# Explainer Notebook

To keep this notebook short, readable and informative we decided not to include any code in it. You are encouraged to visit the 3 notebooks in which the analysis has been performed, accompanied by commented code.

1. [Preliminary Analysis](http://nbviewer.jupyter.org/github/oikonang/social_data_visualization/blob/master/Final_Project/Preliminary%20Analysis.ipynb)
2. [Analysis of House Requests and 311 Efficiency](http://nbviewer.jupyter.org/github/oikonang/social_data_visualization/blob/master/Final_Project/Analysis%20of%20House%20Complaints%20and%20311%20Efficiency.ipynb)
3. [Analysis of Noise Complaints](http://nbviewer.jupyter.org/github/oikonang/social_data_visualization/blob/master/Final_Project/Analysis%20of%20Noise%20Complaints.ipynb)

## Motivation
#### What is your dataset?
Our dataset gathers 311 Service Request in the city of New York from 2010 to present. 311 is an American phone number designed to access non-emergency government services(as opposed to 911).
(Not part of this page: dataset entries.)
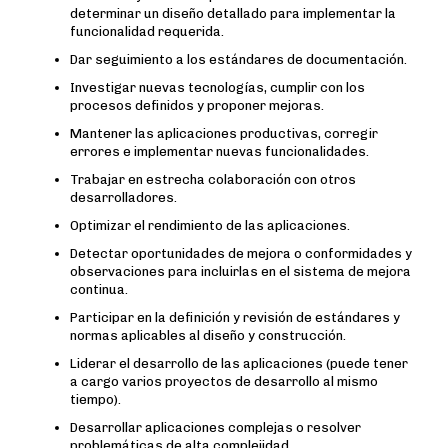
determinar un diseño detallado para implementar la
funcionalidad requerida.
Dar seguimiento a los estándares de documentación.
Investigar nuevas tecnologías, cumplir con los
procesos definidos y proponer mejoras.
Mantener las aplicaciones productivas, corregir
errores e implementar nuevas funcionalidades.
Trabajar en estrecha colaboración con otros
desarrolladores.
Optimizar el rendimiento de las aplicaciones.
Detectar oportunidades de mejora o conformidades y
observaciones para incluirlas en el sistema de mejora
continua.
Participar en la definición y revisión de estándares y
normas aplicables al diseño y construcción.
Liderar el desarrollo de las aplicaciones (puede tener
a cargo varios proyectos de desarrollo al mismo
tiempo).
Desarrollar aplicaciones complejas o resolver
problemáticas de alta complejidad.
Some examples of its usage are: Noise Complaints, Problems with Heating/Hot Water, Illegal Parking reporting.

#### Why did you choose this/these particular dataset(s)?
We chose this dataset because of its interesting nature. This service allows us to get a direct point of view on New Yorkers' lifestyle: we can get information on their noisy behaviour or on their houses' unsanitary conditions, for instance. We can then look at it from a geographical point of view and gain insights about New York City and its different areas.

This curated dataset did not need any articulated cleaning process and it had a satisfactory amount of entries. After cleaning the initial file, we had more than 7 million entries to work with.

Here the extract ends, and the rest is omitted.